We try to build most of our products on sanitized data. However, some things rely on some set of customer data in order to make sure our data extract, transform, and load processes are working for a particular site.

Since access to the demo and testing sites are restricted to authorized users who have been through HIPPA training this is currently acceptable. Our testing sites are typically not sanitized. This allows the product owners and analysts to validate the customer ETL process is working as required. The Sandbox environments for Demo and V&V have most identifiable information sanitized. However, since some dates are meaningful to how the applications work, such as admission and discharge dates, they may not be sanitized.

One area people sometimes forget to be diligent is when they are taking screenshots for training or help documentation.
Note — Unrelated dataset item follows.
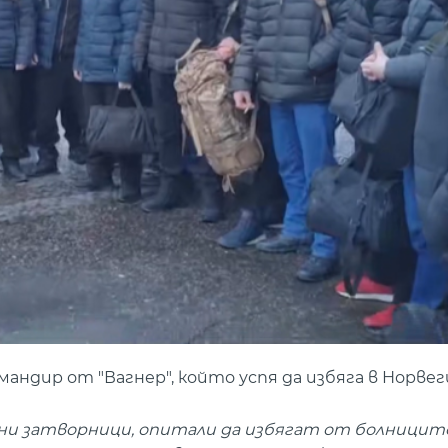
андир от "Вагнер", който успя да избяга в Норвег
ени затворници, опитали да избягат от болниците.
I wanted to get this post out there as a refresher on the data elements that we need to protect, and what may not be sanitized on our sandboxes.

Michael Marks did some research on this very topic for a white paper and he passed along some very good information.

You can find a lot of information on protected fields and de-identification at the HHS website under the Safe Harbor Guidance link.

Here is what they have listed as protected elements.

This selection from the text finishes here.